To a certain level I was able to tolerate them. Some of these women were very smart but there were very limited venues available to channel their brain power. So they constantly on the look out for the new possibilites in order to safely use their cunning without being stared at with suspicious eyes. Worse yet being branded heretic or a witch. They didn't wanted to be the next Joan the Arc.

Terri - that's it, exactly! What I'm liking at the moment is that he's stopped sinking. For me, the author has really captured the way a person gets caught up in what other people 'make' him do. I like the fight back. I love the moment where he looks at the pawnbroker and stands up to him instead of politely agreeing and scuttling off. Do you have to be in a position where you don't care any more to do that??

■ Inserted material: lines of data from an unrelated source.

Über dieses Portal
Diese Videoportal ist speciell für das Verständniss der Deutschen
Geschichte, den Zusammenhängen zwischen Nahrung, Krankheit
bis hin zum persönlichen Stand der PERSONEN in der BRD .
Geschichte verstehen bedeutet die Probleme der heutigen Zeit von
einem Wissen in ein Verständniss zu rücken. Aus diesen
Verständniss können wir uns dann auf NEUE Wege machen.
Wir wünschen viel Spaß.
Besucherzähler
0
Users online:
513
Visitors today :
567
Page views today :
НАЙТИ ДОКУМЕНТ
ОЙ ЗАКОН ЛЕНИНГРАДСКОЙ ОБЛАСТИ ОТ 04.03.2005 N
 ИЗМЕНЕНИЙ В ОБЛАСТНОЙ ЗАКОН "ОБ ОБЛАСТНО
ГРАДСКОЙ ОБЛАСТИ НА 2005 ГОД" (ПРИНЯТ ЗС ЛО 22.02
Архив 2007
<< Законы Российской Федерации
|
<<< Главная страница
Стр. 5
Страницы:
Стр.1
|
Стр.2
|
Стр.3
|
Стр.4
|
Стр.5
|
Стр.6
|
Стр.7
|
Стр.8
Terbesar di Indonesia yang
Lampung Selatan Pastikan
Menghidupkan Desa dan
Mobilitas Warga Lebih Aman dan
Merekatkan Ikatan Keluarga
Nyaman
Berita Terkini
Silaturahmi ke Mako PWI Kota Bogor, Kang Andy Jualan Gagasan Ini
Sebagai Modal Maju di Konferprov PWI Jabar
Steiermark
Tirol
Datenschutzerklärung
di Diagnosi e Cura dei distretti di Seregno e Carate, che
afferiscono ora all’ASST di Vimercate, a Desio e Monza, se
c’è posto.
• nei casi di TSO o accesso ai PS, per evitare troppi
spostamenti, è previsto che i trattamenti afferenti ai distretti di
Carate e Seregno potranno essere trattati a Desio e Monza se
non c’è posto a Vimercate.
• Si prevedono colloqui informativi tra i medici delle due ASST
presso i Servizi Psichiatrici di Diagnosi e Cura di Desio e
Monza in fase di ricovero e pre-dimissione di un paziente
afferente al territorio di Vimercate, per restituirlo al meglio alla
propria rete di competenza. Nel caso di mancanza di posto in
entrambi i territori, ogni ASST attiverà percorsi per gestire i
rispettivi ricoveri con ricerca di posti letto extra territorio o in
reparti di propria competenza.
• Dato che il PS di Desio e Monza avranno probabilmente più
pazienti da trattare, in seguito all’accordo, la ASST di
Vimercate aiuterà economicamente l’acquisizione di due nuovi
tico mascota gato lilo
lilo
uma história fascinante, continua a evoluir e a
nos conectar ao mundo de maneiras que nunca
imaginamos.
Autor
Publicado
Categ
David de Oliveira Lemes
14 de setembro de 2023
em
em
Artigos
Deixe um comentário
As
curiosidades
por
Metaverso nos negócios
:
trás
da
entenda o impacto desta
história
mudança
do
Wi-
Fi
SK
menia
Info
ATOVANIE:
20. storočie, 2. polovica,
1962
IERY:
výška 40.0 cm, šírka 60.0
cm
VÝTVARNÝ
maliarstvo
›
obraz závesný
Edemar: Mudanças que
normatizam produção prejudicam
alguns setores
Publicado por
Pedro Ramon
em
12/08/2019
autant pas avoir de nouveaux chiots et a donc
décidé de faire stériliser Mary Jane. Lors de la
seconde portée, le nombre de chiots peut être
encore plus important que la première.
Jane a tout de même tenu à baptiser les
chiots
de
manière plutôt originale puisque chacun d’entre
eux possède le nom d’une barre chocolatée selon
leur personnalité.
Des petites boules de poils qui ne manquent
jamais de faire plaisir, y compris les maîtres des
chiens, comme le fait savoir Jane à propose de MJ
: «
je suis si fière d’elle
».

I love the way it is written (OK I could pick fault but the spare style, the realism has me completely won). I love this quote 'He might ask for something decent, something small, something that does not place him at the disposal of men he does not respect, who do not respect him'. This speaks to me.
I don't like not knowing why Ziguette behaved as she did; I can feel story-threads trailing (the graffiti - all that potential for misunderstanding and bad bad outcome just peters out); and the very end section feels a bit like 'I must have something horrible or it's not literature' but at the same time works because this is just before all hell breaks loose - the revolution.
And the stories of redemption and personal choices were timeless. I really lived this one. Off to read your reviews now. I always find I can see what other readers mean, even when their views are so different from mine.

https://www.goodreads.com/review/show...
I took it as a surface story, but also as a 'novel of ideas'."
I didn't take in these metaphors as such at all - though I can see it. This novel is so rich in levels of interpretation.
Terri's review and further comments in the thread express my feelings best but I shall be thinking about this novel for a long time.

It is always nice when someone likes a book the same as you, but to actually feel similar depths of thought over it, that is a good fun.
I enjoyed all your thoughts on the book. They reminded me of why I liked the book so much and it made me reminisce on the thoughts that had come to me as I was reading the book last month.
Thanks for finding the time to share your views on what you were reading. :)

I completely agree about the sexual undercurrents too. Too much agreement :) we'd better get a romance on the group reading list ;)and I'll try not to come late to the party next time I join in.
Have a wonderful Christmas everyone.

Ha. Ha. I agree, Terri. No romances on my shelves.

Ha. Ha. I agree, Terri. No romances on my shelves."
That must be a fine shelf! ;)


It's heavily used. It's without doubt authentic, although it can come across a bit naff to us, when the slang has halfway survived but gone out of fashion. Makes it interesting, I like that she does that.

I'm at p.150.


Thanks for the info, Darcy. New York in any time period is of interest to me.
I am planning to start The Gods of Gotham on Wednesday.

I'm on page 127 of Gods of Gotham. Really liking it so far. As Bryn said, very descriptive language. I had no idea what 1840's New York was like, but this author is making me feel like I'm there. Very good so far, in my opinion.


I'm liking the language, it reminds me a lot of how Travellers speak, but some of those words are still said around here, so it maybe wont't sound as strange to some as it might to others.
Darcy wrote: "I've just returned from the bookshop and there's a sequel to The Gods of Gotham called Seven for a Secret for those so inclined."
Thanks for that link, Darcy. I'm not quite finished with The Gods of Gotham yet, but I've read enough to know that I want more of this series. I'm very impressed with this author.
Thanks for that link, Darcy. I'm not quite finished with The Gods of Gotham yet, but I've read enough to know that I want more of this series. I'm very impressed with this author.

If my memory served me right, the book's setting was about the same era as the movie Gangs of New York?


haha. Score.



Ha. yes. that is one reason I don't buy hardbacks in a series if they are around the same price as the softcover. becasue I feel I then have to buy only hardbacks with the rest of the series.